6. Nosotros, como todos… El Cuartel de la Montaña

20 de Julio de 1936

En cinco minutos estábamos otra vez los tres juntos en el portalón del cuartel y, como habíamos acordado, cada uno con un pequeño hatillo. No habíamos cogido ni los petates militares ni maleta alguna. Había que ir ligeros.

—¡Vámonos! —ordenó Adánez echando a andar calle abajo—Mejor por Ferraz; habrá menos jaleo. Por arriba está la Cárcel Modelo y he oído que también hay follón, porque están liberando a los presos comunes y metiendo en ella a todos los golpistas que encuentran.

En el mismo paseo de Moret, haciendo esquina con Ferraz, había un buzón de Correos.

—Esperad un momento. Tengo que echar esta carta que escribí ayer a mi novia.

—¡Vamos, date prisa! A ver si tienes suerte y le llega.

Había pensado Adánez que por Ferraz sería mejor, pero se equivocaba.

Marchábamos rápidos, pero poco antes de llegar a la calle Alberto Aguilera nos encontramos con un tumulto de gente que, con el puño en alto, gritaba:

—¡Al Cuartel de la Montaña!, ¡acabemos con esos hijos de puta de una vez! ¡Panda de cabrones, rebeldes cobardes que se esconden como niñatas!

—¡Además, nos tienen que entregar las armas! —dijo otro—. ¡Es una orden del Gobierno! ¡Son nuestras! ¡Las necesitamos para defender nuestra causa nacional y nuestra República!

En el Cuartel de la Montaña se guardaban, según decían, además de un arsenal de fusiles y otras armas, cuarenta y cinco mil cerrojos de Mauser, necesarios para que los que se requisaron en diversos acuartelamientos fuesen operativos. Si no, serían inútiles.

Mientras marchábamos por Ferraz, a través de una ventana abierta a la calle se oía una emisora de radio con el volumen elevado al máximo. Una voz femenina aclamaba:

Trabajadores, antifascistas, pueblo laborioso:¡todos en pie, dispuestos a defender la República, las libertades populares y las conquistas democráticas del pueblo

—¿Quién es esa? —pregunté.

—Creo de es Dolores Ibarruri o Urribarri, no sé —contestó Gabino.

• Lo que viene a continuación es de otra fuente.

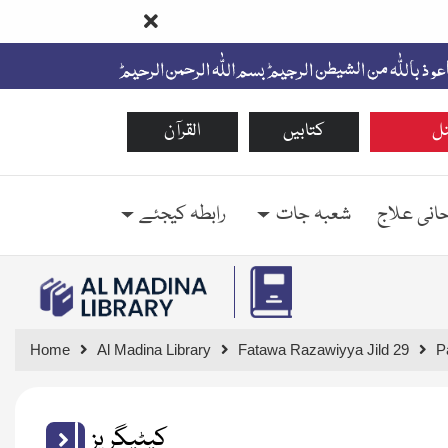
ل
کتابیں
القرآن
حانی علاج
شعبہ جات
رابطہ کیجئے
Home
Al Madina Library
Fatawa Razawiyya Jild 29
P
کیٹیگریز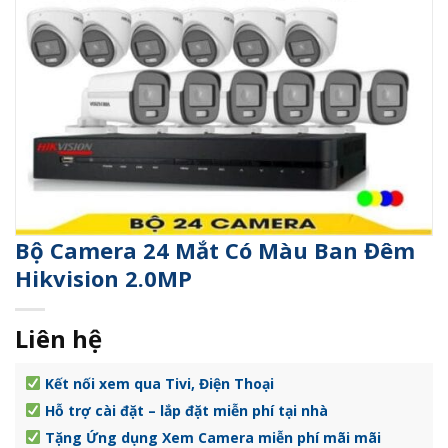
Bộ Camera 24 Mắt Có Màu Ban Đêm
Hikvision 2.0MP
Liên hệ
Kết nối xem qua Tivi, Điện Thoại
Hỗ trợ cài đặt – lắp đặt miễn phí tại nhà
Tặng Ứng dụng Xem Camera miễn phí mãi mãi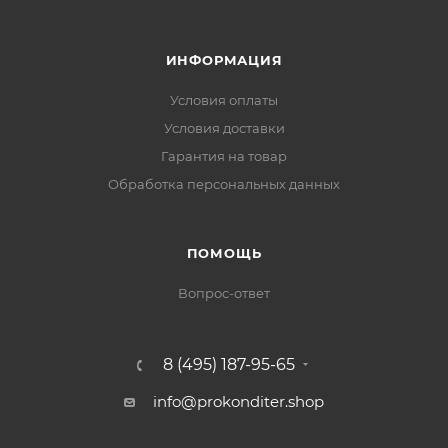
ИНФОРМАЦИЯ
Условия оплаты
Условия доставки
Гарантия на товар
Обработка персональных данных
ПОМОЩЬ
Вопрос-ответ
8 (495) 187-95-65
info@prokonditer.shop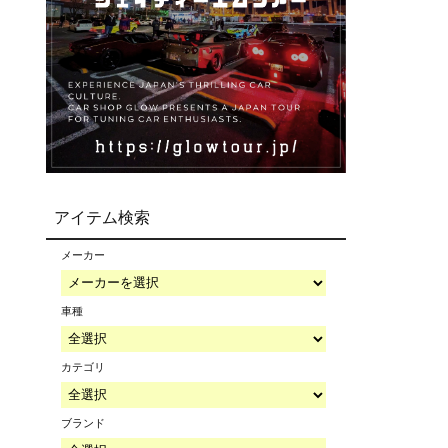
アイテム検索
メーカー
車種
カテゴリ
ブランド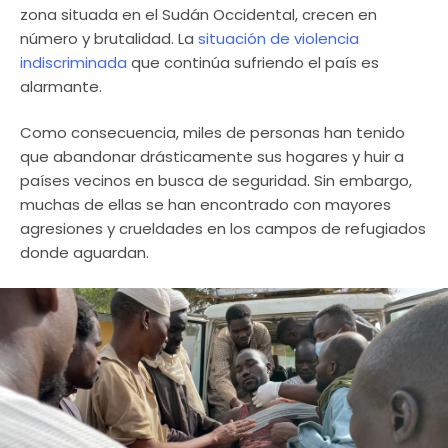
zona situada en el Sudán Occidental, crecen en
número y brutalidad. La
situación de violencia
indiscriminada
que continúa sufriendo el país es
alarmante.
Como consecuencia, miles de personas han tenido
que abandonar drásticamente sus hogares y huir a
países vecinos en busca de seguridad. Sin embargo,
muchas de ellas se han encontrado con mayores
agresiones y crueldades en los campos de refugiados
donde aguardan.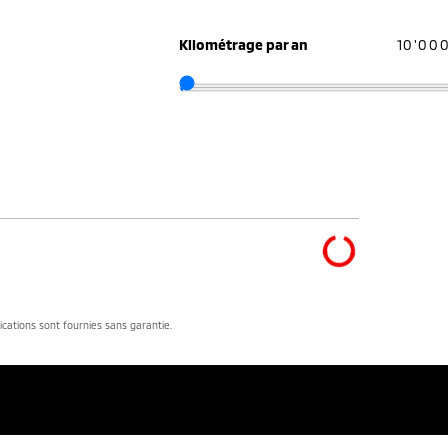
Kilométrage par an
10'00
dications sont fournies sans garantie.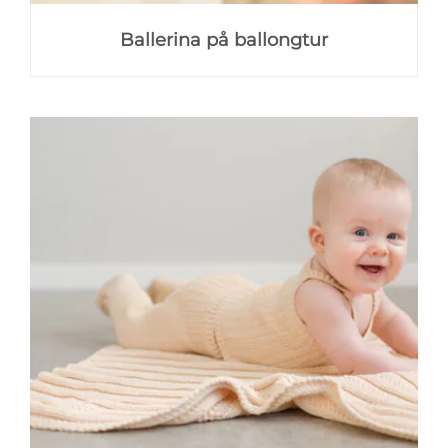
Ballerina på ballongtur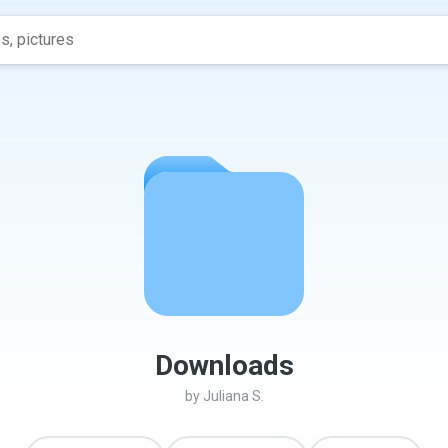
Downloads
by
Juliana S.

—La Pasionaria, creo que la llaman —informó Adánez—. Es una diputada del Partido Comunista.

Un concurrido grupo de milicianos subía desde el paseo de Rosales para unirse a los que por allí se manifestaban. Otros muchos continuaron por el mismo paseo en dirección al Cuartel de la Montaña, que se encontraba en el alto del Príncipe Pío. Un lugar despejado que dominaba la estación del Norte y la ribera del Manzanares.

—¡Viva la Republica! ¡Muerte a los sublevados cobardes! —se voceaba.

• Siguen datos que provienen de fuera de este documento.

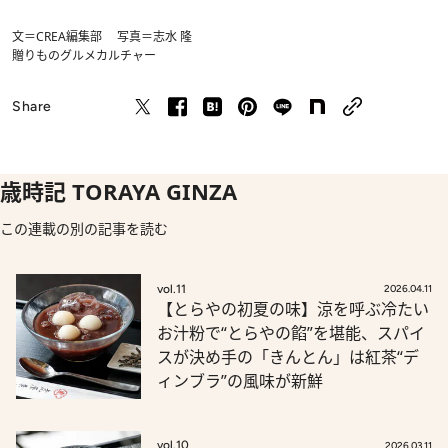
文＝CREA編集部 写真＝志水 隆
贈りもの
グルメ
カルチャー
Share
歳時記 TORAYA GINZA
この連載の別の記事を読む
vol.11
2026.04.11
【とらやの初夏の味】涼を呼ぶ冷たい
お汁粉で“とらやの餡”を堪能、スパイ
スが決め手の「きんとん」は紅茶“デ
ィンブラ”の風味が新鮮
vol.10
2026.03.11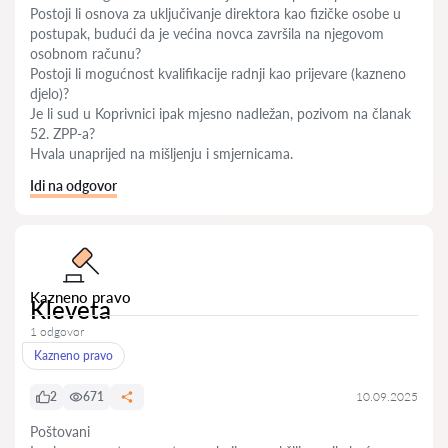
Postoji li osnova za uključivanje direktora kao fizičke osobe u
postupak, budući da je većina novca završila na njegovom
osobnom računu?
Postoji li mogućnost kvalifikacije radnji kao prijevare (kazneno
djelo)?
Je li sud u Koprivnici ipak mjesno nadležan, pozivom na članak
52. ZPP-a?
Hvala unaprijed na mišljenju i smjernicama.
Idi na odgovor
Kazneno pravo
Kleveta
1 odgovor
Kazneno pravo
2
671
10.09.2025
Poštovani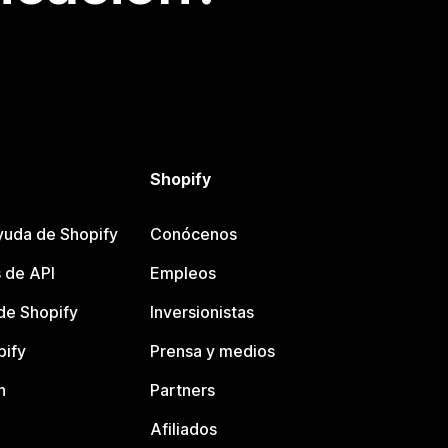
Shopify
yuda de Shopify
Conócenos
 de API
Empleos
e Shopify
Inversionistas
pify
Prensa y medios
n
Partners
Afiliados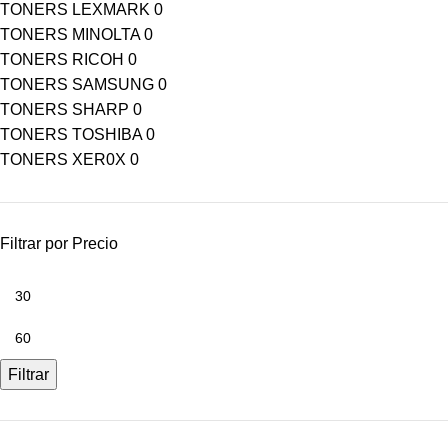
TONERS LEXMARK
0
TONERS MINOLTA
0
TONERS RICOH
0
TONERS SAMSUNG
0
TONERS SHARP
0
TONERS TOSHIBA
0
TONERS XER0X
0
Filtrar por Precio
Filtrar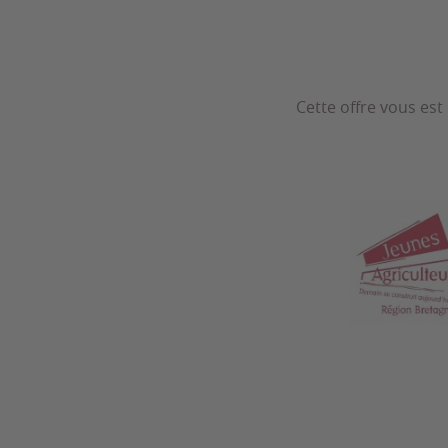
Cette offre vous est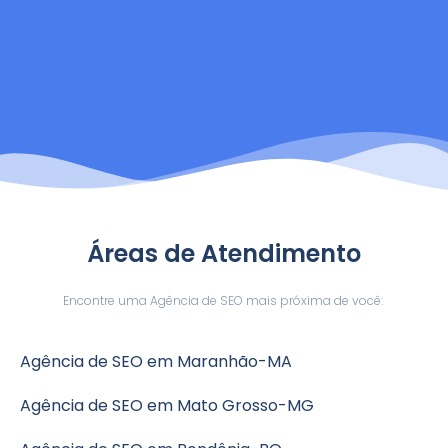
Áreas de Atendimento
Encontre uma Agência de SEO mais próxima de você:
Agência de SEO em Maranhão-MA
Agência de SEO em Mato Grosso-MG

En la calle había todo tipo de personajes gritando con el puño en alto: hombres maduros y muchachos jóvenes, chicas con mono y gorrito de puntas. La mayoría eran paisanos, aunque también había algún guardia civil y otros uniformados que parecían de la Guardia de Asalto, que era las fuerzas del orden gubernamental.

Muchos marchaban llevaban escopetas de caza, algunos con fusiles y los más, desarmados y vociferantes.

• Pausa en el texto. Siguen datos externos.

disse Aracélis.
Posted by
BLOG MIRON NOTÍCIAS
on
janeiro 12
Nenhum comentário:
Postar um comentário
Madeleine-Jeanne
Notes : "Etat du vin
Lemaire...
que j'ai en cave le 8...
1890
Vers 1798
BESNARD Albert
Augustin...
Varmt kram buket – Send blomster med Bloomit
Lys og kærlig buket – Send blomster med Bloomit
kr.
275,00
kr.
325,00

Gritos, insultos, consignas e imprecaciones de odio.

—¡Vamos a por ellos, a echarlos de allí! ¡No dejéis ni uno!

—¡Mueran los fascistas rebeldes!

Nosotros tres, meros espectadores, no sabíamos qué hacer ni cómo escaparnos de aquel tumulto sin llamar la atención.

Estábamos en eso cuando un escandaloso y vociferante miliciano nos empujó hacia abajo de la calle para que nos uniésemos a ellos.

—¡Eh, vosotros…! ¿Qué hacéis ahí parados? ¡Vamos! ¡Luego os daré fusiles para que os carguéis a esos hijos de puta!

No tuvimos más remedio que seguirlos. Nuestra seguridad estaba en peligro si les llevábamos la contraria.

Ya antes de llegar al final de la calle Ferraz, donde se junta con el paseo de Rosales, oímos muchos disparos y el tableteo de una ametralladora: «¡ta, ta, ta, ta, ta!». Disparaban desde los tejados de las casas y otras ametralladoras, me pareció, respondían desde el cuartel disparando a los asaltantes que se aproximaban. Aquello creó un gran desconcierto entre los que nos acercábamos.

Ahí fue donde percibimos peligro.

—¡Hay que tener mucho cuidado! —dije a mis amigos, que se protegían en la entrada de un portal—. ¡No hay que ponerse a tiro!

Un hombre de edad avanzada había sido abatido y estaba en el suelo boca abajo con una mancha de sangre en su espalda. No se movía. Una mujer miliciana trataba de arrastrarle a un lugar más protegido.